2012 is nuts. We have a Silk tour through the United Kingdom and Europe—LA Vampires, Magic Touch, Ital, Maria Minerva—and so many releases in our queue. There will be LA Vampires 12"s aplenty—including collaborations with Octo Octa and Minerva—and, hopefully, a full-length of mine with my favorite DJs and producers. There's also videos in the works, a Silk documentary, and as many Silk showcases around the world that I can help book. Personally, I'm working on my second novel for HarperCollins, shopping around a screenplay, staying diligent about my book club, and trying maybe—hopefully—to take a short vacation somewhere in there.

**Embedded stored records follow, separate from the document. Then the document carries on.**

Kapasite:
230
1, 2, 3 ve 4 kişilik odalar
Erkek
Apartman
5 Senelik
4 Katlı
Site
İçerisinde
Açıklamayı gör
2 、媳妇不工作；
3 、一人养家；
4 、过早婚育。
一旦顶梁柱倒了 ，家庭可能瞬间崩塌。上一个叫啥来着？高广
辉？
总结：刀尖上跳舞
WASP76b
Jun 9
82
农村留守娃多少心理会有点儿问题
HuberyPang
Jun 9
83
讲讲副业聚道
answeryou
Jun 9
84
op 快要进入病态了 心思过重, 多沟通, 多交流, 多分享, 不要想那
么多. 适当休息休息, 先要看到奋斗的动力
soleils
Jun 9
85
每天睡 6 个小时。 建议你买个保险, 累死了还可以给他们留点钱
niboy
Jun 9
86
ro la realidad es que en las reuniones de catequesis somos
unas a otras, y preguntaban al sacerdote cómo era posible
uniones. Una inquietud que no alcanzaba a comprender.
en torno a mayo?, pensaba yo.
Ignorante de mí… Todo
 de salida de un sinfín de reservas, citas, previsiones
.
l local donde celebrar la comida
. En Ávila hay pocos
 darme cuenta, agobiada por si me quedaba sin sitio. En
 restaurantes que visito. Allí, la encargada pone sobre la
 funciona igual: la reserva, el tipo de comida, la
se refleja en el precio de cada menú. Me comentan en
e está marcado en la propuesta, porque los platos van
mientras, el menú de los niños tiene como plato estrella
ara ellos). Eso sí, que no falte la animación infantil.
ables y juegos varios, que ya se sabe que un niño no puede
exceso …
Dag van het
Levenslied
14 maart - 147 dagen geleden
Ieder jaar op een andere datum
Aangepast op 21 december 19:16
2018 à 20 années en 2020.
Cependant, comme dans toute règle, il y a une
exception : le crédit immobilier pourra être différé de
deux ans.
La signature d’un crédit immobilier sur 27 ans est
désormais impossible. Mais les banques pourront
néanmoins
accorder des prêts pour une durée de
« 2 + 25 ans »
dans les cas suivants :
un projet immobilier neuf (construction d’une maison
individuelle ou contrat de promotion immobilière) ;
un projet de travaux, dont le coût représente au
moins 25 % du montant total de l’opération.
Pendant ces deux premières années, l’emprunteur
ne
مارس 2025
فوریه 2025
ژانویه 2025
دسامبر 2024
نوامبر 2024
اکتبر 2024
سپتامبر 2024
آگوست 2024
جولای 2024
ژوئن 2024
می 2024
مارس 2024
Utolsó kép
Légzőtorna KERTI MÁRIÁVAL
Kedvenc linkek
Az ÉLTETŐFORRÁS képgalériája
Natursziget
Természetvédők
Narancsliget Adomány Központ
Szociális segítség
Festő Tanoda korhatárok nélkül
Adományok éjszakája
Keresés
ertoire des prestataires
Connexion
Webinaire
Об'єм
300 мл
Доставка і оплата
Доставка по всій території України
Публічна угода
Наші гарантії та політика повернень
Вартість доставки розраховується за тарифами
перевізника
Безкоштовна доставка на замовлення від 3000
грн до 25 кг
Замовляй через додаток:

Wow, sounds insane! With this workload, how do you maintain a solid business relationship with your husband, Britt? Is there ever have a clashing of musical minds, or do you generally do what you love with love?

This is an awesome question, and one I rarely get. Working with Britt is the most fabulous, most ridiculous thing in the world. But he's also my husband and always around, and always typing on a computer across from the computer I'm typing on, so sometimes I want to throw the scanner at him. We have different tastes, for sure, and different ways of doing business—from handling conflicts and triumphs—and more than that we work at different paces. We both love what we do, though, and find humour and levity in it even as we're consoling each other during hard times. Much love all around; I wouldn't want to tackle music (performance, business, or otherwise) without him.